Obituary: Last Nizam of Hyderabad Bows Out


Qasim A. Moini 

MUKARRAM Jah Bahadur, the last Nizam of the erstwhile princely state of Hyder­abad, pas­s­ed away in Istanbul on Saturday and was laid to rest on Wednesday in the city from where his paternal ancestors had ruled a fabulously rich realm.

While the late Nizam was the heir to his paternal grandfather, Mir Osman Ali Khan, what is lesser known is that Mukarram Jah was also designated as the successor of his maternal grandfather Sultan Abdulmajid II, the last Ottoman Caliph, combining in his persona heirship to India’s grandest princely state, as well as the storied Ottoman Caliphate.
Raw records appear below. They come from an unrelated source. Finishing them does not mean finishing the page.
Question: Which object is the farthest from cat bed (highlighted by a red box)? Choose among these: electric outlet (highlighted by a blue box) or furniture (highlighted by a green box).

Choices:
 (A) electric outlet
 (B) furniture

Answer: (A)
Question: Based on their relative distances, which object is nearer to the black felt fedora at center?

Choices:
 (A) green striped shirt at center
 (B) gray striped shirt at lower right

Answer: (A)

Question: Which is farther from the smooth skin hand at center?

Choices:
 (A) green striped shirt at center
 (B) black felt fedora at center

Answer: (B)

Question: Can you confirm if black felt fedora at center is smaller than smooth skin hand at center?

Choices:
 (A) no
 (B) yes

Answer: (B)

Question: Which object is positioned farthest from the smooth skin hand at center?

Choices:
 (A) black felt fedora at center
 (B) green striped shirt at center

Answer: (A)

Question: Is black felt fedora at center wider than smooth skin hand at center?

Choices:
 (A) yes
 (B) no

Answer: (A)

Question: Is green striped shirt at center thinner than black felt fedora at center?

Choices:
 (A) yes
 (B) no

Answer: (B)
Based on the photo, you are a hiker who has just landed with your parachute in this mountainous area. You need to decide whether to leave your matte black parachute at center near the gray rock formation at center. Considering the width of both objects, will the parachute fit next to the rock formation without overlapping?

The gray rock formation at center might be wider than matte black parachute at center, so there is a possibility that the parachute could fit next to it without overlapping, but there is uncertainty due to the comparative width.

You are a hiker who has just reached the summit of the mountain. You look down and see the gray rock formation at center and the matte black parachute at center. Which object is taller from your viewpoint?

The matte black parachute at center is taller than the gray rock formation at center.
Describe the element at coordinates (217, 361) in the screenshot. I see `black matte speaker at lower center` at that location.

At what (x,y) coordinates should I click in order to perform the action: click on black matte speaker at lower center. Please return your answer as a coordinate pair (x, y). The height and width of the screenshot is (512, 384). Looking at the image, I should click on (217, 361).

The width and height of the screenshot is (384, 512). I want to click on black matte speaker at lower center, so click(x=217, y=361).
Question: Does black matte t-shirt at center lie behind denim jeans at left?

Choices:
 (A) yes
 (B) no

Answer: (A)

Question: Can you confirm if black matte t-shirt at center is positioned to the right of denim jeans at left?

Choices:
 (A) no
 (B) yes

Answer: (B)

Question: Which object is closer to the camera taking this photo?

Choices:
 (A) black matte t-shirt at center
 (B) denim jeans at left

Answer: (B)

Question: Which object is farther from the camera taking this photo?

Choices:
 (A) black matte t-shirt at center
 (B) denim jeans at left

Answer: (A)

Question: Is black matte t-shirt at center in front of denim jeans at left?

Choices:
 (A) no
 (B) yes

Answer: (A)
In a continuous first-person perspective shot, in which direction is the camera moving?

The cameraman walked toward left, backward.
According to TRT World, Mukarram Jah was 89, while as per the Press Trust of India the last Nizam was laid to rest next to his father Azam Jah after Asr prayers with state honours.

Mukarram Jah represented a legacy that is steeped in Muslim history. His grandfather Osman Ali Khan was said to be the richest man in the world at one time. While Hyderabad state’s independence came to an end with the Indian invasion of 1948, he inherited the Nizam’s title after his grandfather overlooked his father and made Mukarram Jah heir. His reign as Nizam would come to an end in the early 1970s when a constitutional amendment in India ended privy purses. From then on he would be known as the titular Nizam.
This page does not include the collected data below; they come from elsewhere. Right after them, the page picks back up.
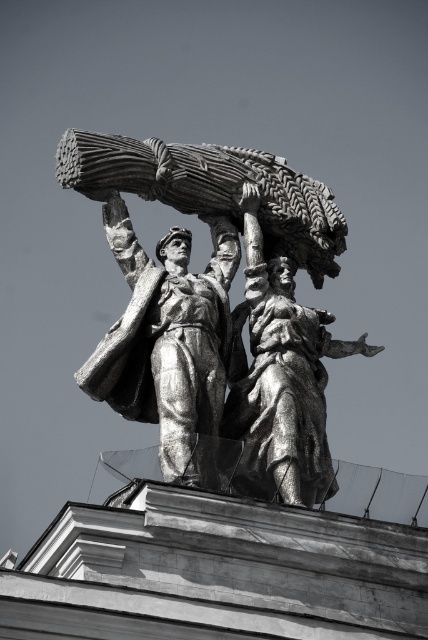 Question: Among these objects, which one is nearest to the camera?

Choices:
 (A) shiny silver statue at center
 (B) bronze statue at center

Answer: (A)

Question: Among these points, which one is farthest from the camera?

Choices:
 (A) (276, 476)
 (B) (213, 280)

Answer: (B)

Question: Can you confirm if bronze statue at center is positioned above shiny silver statue at center?

Choices:
 (A) yes
 (B) no

Answer: (A)

Question: Does bronze statue at center come behind shiny silver statue at center?

Choices:
 (A) no
 (B) yes

Answer: (B)

Question: Is bronze statue at center above shiny silver statue at center?

Choices:
 (A) no
 (B) yes

Answer: (B) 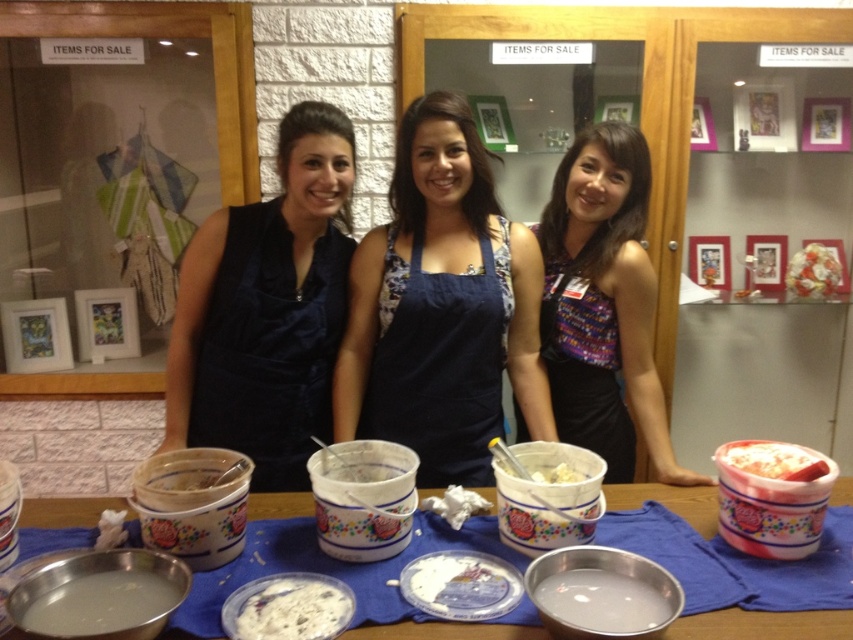 Between patterned fabric apron at center and white matte liquid at lower center, which one appears on the left side from the viewer's perspective?

white matte liquid at lower center

Does patterned fabric apron at center appear on the left side of white matte liquid at lower center?

In fact, patterned fabric apron at center is to the right of white matte liquid at lower center.

Where is `patterned fabric apron at center`? This screenshot has height=640, width=853. patterned fabric apron at center is located at coordinates (584, 392).

Does dark blue corduroy apron at center appear over white creamy paste at center?

Yes.

Which is more to the left, dark blue corduroy apron at center or white creamy paste at center?

From the viewer's perspective, white creamy paste at center appears more on the left side.

Locate an element on the screen. The image size is (853, 640). dark blue corduroy apron at center is located at coordinates (439, 368).

Is point (308, 138) closer to camera compared to point (550, 481)?

No, it is not.

Does matte blue dress at center appear over white creamy ice cream at center?

Indeed, matte blue dress at center is positioned over white creamy ice cream at center.

Locate an element on the screen. This screenshot has height=640, width=853. matte blue dress at center is located at coordinates (267, 308). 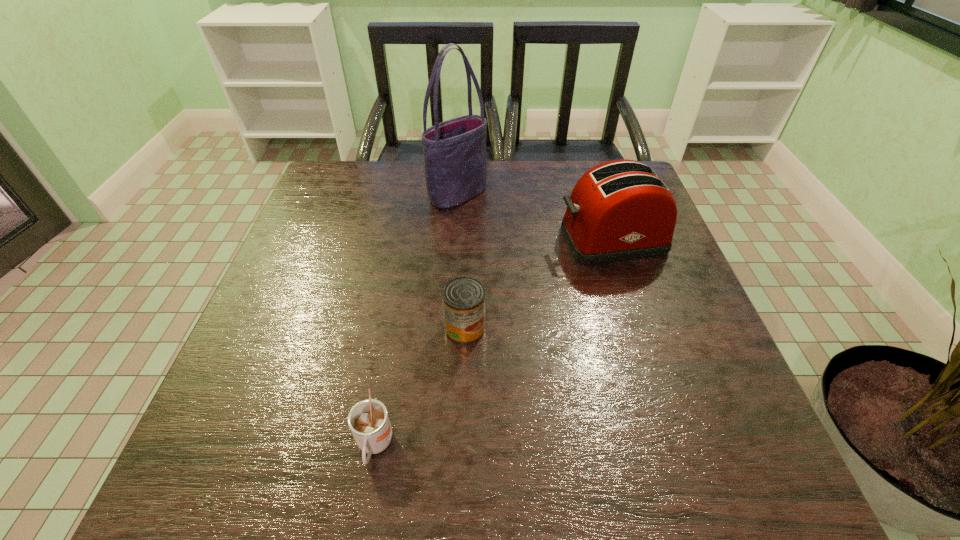 Where is `empty space that is in between the tallest object and the toaster`? The height and width of the screenshot is (540, 960). empty space that is in between the tallest object and the toaster is located at coordinates (535, 217).

At what (x,y) coordinates should I click in order to perform the action: click on free point between the leftmost object and the farthest object. Please return your answer as a coordinate pair (x, y). The width and height of the screenshot is (960, 540). Looking at the image, I should click on (417, 320).

This screenshot has width=960, height=540. What are the coordinates of `vacant space that's between the third nearest object and the tallest object` in the screenshot? It's located at (535, 217).

The image size is (960, 540). I want to click on free space between the farthest object and the nearest object, so click(x=417, y=320).

I want to click on free space between the second tallest object and the can, so click(538, 284).

What are the coordinates of `free space between the toaster and the nearest object` in the screenshot? It's located at (492, 342).

This screenshot has width=960, height=540. Identify the location of vacant area that lies between the toaster and the nearest object. (492, 342).

I want to click on free space between the nearest object and the can, so (x=420, y=387).

Identify which object is the nearest to the second nearest object. Please provide its 2D coordinates. Your answer should be formatted as a tuple, i.e. [(x, y)], where the tuple contains the x and y coordinates of a point satisfying the conditions above.

[(368, 420)]

Identify the location of object that is the closest one to the farthest object. This screenshot has height=540, width=960. (620, 210). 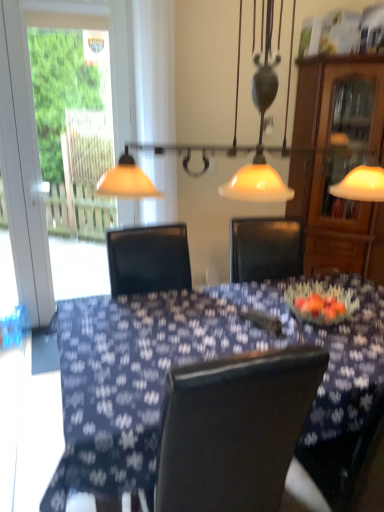 The width and height of the screenshot is (384, 512). Find the location of `empty space that is ontop of blue fabric table at center (from a real-world perspective)`. empty space that is ontop of blue fabric table at center (from a real-world perspective) is located at coordinates (228, 320). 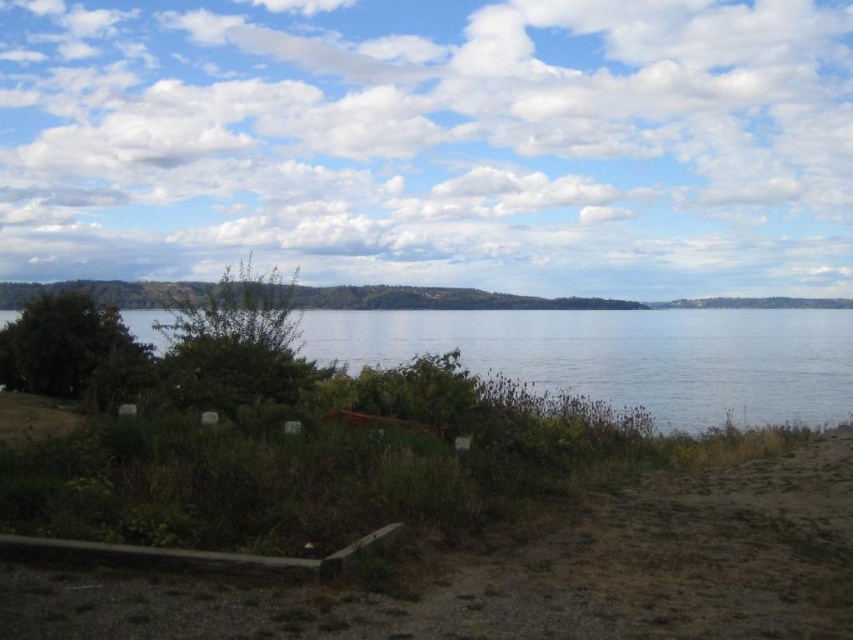 You are standing at the lakeside and want to locate two points marked in the image. The first point is at coordinates point (553, 548) and the second is at point (424, 330). Which of these points is closer to you?

Point (553, 548) is closer to the viewer than point (424, 330).

You are standing at the lakeside and want to reach a specific point marked as point (769, 612). Considering the distance, can you walk directly to it without any obstacles?

The distance between you and point (769, 612) is 6.86 meters. Since the scene describes a serene lakeside with a wooden railing at the bottom left and sparse vegetation, there are no mentioned obstacles blocking your path. Therefore, you can walk directly to the point.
However, his maternal ancestry was no less impressive as his mother, Princess Durre Shehvar, was the daughter of Sultan Abdulmajid II. While the Turkish Grand National Assembly had ended the Ottoman Sultanate in 1922, the caliphate was abolished two years later.
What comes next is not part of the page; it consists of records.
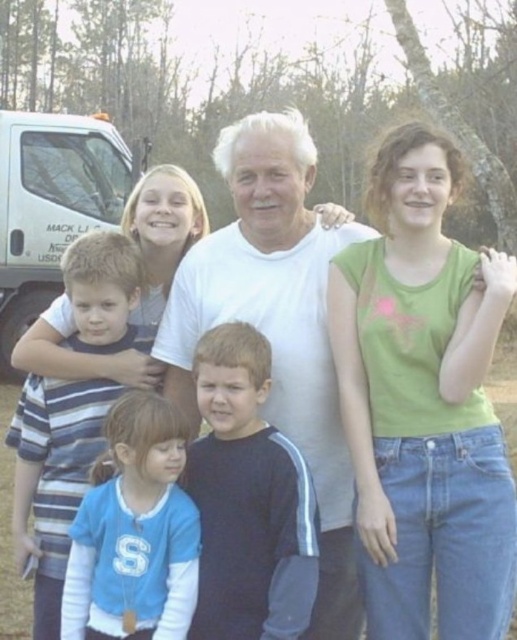 Question: Is green cotton shirt at right bigger than matte white shirt at upper center?

Choices:
 (A) yes
 (B) no

Answer: (A)

Question: Among these objects, which one is farthest from the camera?

Choices:
 (A) black fleece at center
 (B) green cotton shirt at right
 (C) striped cotton shirt at left

Answer: (C)

Question: Which of the following is the farthest from the observer?

Choices:
 (A) white matte shirt at center
 (B) blue fleece jacket at lower left

Answer: (A)

Question: From the image, what is the correct spatial relationship of green cotton shirt at right in relation to white matte shirt at center?

Choices:
 (A) right
 (B) left

Answer: (A)

Question: Which point is farther to the camera?

Choices:
 (A) striped cotton shirt at left
 (B) blue fleece jacket at lower left

Answer: (A)

Question: Can you confirm if green cotton shirt at right is positioned to the right of blue fleece jacket at lower left?

Choices:
 (A) no
 (B) yes

Answer: (B) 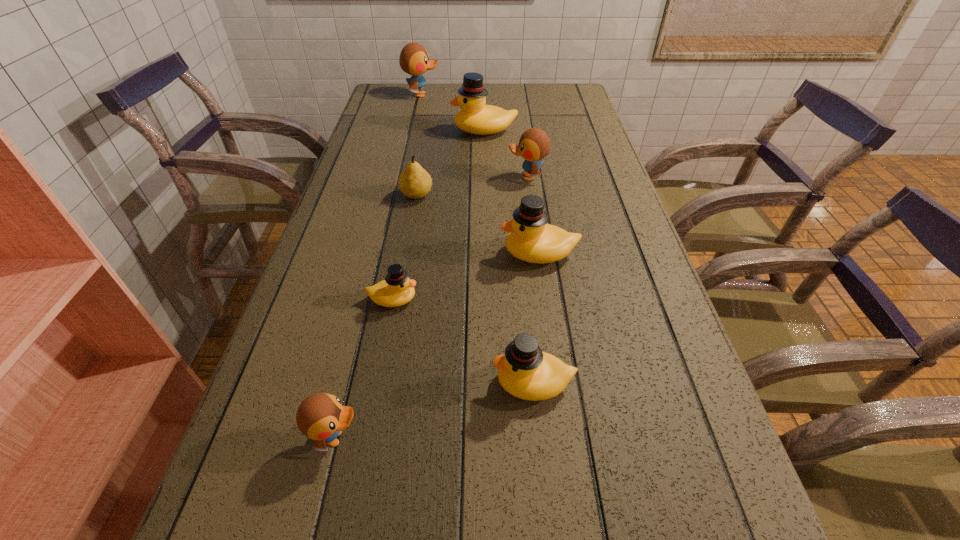 This screenshot has width=960, height=540. I want to click on the farthest duck, so click(414, 60).

Find the location of a particular element. The height and width of the screenshot is (540, 960). the biggest blue duck is located at coordinates (414, 60).

Find the location of `the biggest yellow duck`. the biggest yellow duck is located at coordinates (475, 117).

You are a GUI agent. You are given a task and a screenshot of the screen. Output one action in this format:
    pyautogui.click(x=<x>, y=<y>)
    Task: Click on the farthest yellow duck
    
    Given the screenshot: What is the action you would take?
    pyautogui.click(x=475, y=117)

Where is `the fourth nearest object`? the fourth nearest object is located at coordinates (531, 239).

Find the location of a particular element. Image resolution: width=960 pixels, height=540 pixels. the second biggest yellow duck is located at coordinates (531, 239).

Image resolution: width=960 pixels, height=540 pixels. I want to click on the second farthest blue duck, so coord(534,144).

You are a GUI agent. You are given a task and a screenshot of the screen. Output one action in this format:
    pyautogui.click(x=<x>, y=<y>)
    Task: Click on the second biggest blue duck
    This screenshot has width=960, height=540.
    Given the screenshot: What is the action you would take?
    pyautogui.click(x=534, y=144)

The image size is (960, 540). I want to click on pear, so click(414, 182).

Where is `the sixth farthest duck`? This screenshot has width=960, height=540. the sixth farthest duck is located at coordinates (525, 372).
Abdulmajid and his family were thereafter put on a train to Europe by the Kemalists and, as per a report in Middle East Eye, lived in penury. It was, according to the same publication, Nizam Osman Ali Khan who came to the financial rescue of the heir to the Ottoman sultans, as Abdulmajid was reportedly given a monthly pension of £300 by Hyderabad’s ruler.

Soon enough, this support would transform into familial ties, after, reportedly, Maulana Shaukat Ali of Khilafat Movement fame proposed that two of the Nizam’s sons marry the last Ottoman Caliph’s daughter and niece. The wedding of Azam Jah and his younger brother Moazzam Jah was solemnised to Princess Durre Shehvar and Niloufer, respectively, in the French Riviera in 1931.

According to MEE, the Nizam wrote to the Caliph that “an alliance has been established between the two ancient and historic dynasties which, it is hoped, has prospects of a bright future.”

While Mukarram Jah would inherit rulership of Hyderabad State upon his grandfather’s passing in 1967, according to MEE, quoting Australian scholar John Zubrzycki, author of The Last Nizam, Sultan Abdulmajid had willed that his maternal grandson inherit the [abolished] caliphate after him.

But the grandeur of the Istanbul and Hyderabad courts was not for Mukarram Jah, who much preferred the Australian outback, buying a massive ranch in Western Australia. Yet financial troubles consistently followed the heir to one of the most massive fortunes of the world, and the last Nizam would spend his final years in the city from where his maternal Ottoman forebears once ruled an empire spanning from the Levant to North Africa, and from Hejaz to the Balkans.

Mukarram Jah reportedly married five times and is succeeded by his son Azmat Jah as titular Nizam of Hyderabad.